What is Attachment?
Attachment in terms of foster care is a concept that is very difficult to describe easily. At its most basic it is the idea that if a child of any age doesn’t feel that they have someone who cares for them and loves them they grow up on their own emotionally.
In serious cases this can even effect how their bodies grow and develop. Being loved and cared for at all stages of childhood is essential in the process to becoming a balanced adult human being. Sadly, this isn’t what is available to all young people. Many children come into the care system lacking or having lost their initial childhood attachment and then need their trust rebuilt.
The first person to narrow the concept down and make it something to study was a man called John Bowlby who was a British psychologist, psychiatrist, and psychoanalyst, notable for his interest in child development and for his pioneering work in attachment theory. His idea of how vital a good and solid attachment or bond to a parent or carer is to emotional wellbeing in adults was taken up by many other academics and professionals working with young people, like social workers and foster carers.

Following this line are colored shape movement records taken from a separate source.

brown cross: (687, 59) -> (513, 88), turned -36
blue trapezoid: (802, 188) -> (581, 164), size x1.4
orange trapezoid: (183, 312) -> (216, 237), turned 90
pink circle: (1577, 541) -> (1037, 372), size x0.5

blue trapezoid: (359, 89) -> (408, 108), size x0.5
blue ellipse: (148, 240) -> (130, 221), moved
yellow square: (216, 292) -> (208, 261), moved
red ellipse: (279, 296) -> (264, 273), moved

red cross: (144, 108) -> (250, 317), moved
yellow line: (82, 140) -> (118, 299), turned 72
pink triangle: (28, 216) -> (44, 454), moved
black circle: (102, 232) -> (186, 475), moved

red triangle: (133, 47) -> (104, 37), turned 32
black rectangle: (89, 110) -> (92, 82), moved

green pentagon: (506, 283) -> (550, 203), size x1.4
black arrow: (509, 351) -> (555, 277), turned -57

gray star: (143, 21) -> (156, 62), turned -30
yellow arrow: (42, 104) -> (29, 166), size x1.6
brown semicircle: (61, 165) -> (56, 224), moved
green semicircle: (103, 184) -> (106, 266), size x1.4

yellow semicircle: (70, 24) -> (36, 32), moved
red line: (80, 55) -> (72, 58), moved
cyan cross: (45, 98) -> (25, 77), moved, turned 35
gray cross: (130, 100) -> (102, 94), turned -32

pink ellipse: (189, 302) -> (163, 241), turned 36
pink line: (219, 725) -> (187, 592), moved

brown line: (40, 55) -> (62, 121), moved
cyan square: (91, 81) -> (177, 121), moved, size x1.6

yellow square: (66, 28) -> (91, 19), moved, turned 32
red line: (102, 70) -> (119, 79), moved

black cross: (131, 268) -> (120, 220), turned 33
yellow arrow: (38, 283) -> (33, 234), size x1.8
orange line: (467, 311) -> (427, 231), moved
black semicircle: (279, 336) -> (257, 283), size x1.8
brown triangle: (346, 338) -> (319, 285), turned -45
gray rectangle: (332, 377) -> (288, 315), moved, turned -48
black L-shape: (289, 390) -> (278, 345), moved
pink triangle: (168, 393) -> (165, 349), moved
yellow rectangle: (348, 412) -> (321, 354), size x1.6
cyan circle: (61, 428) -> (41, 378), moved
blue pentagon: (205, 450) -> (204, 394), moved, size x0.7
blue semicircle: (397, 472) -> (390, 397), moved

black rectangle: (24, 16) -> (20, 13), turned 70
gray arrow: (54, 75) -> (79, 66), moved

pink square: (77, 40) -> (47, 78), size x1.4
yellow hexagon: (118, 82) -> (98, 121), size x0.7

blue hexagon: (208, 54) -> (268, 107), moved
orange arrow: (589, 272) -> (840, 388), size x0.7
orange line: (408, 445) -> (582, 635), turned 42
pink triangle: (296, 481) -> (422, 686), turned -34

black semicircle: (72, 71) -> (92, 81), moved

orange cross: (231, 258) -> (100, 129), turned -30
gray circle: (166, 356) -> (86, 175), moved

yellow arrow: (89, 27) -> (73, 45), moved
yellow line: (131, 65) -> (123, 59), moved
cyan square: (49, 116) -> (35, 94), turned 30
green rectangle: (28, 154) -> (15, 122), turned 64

Dean on What Is Attachment?
When a child or young person enters the care system there will have been a massive disruption to their lives and the attachments they have experienced so far. This makes life very hard for the foster carer who wants to do the best for the young people they become responsible for who are very often already struggling with how to treat other people well.
It is also difficult for those young people who have experienced this lack of connection and often blame themselves for not being good enough to love. When fostering is successful it is because of the ability of the foster carer to convince the young person that they can trust their carers and feel attached to them.
Deborah on What Is Attachment?
John Bowlby described attachment as a “lasting psychological connectedness between human beings.” It focuses on relationships and bonds between people, especially long-term relationships, like parent and child. And he was really interested in understanding things like separation anxiety and distress that children often show when their mum or dad is out of sight.
Initially, it was thought this was just about who feeds the child but John Bowlby quickly realised this was far too simple a solution and that the reason why babies cry and young children can act out is because they’ve built up trust with their parents or caregivers and they look to them to be made to feel safe and better.
It isn’t just hunger it is a real anxiety that has been created in the baby or child. It makes sense at primal level – if a child was being watched and looked after properly it must have a greater chance of staying alive. It isn’t just the adults that are working to help a child survive and grow – even babies know they have to play their part in this process of natural selection.
However, if babies don’t get the right responses unfortunately this often means they don’t have a secure base for them to learn and explore the world.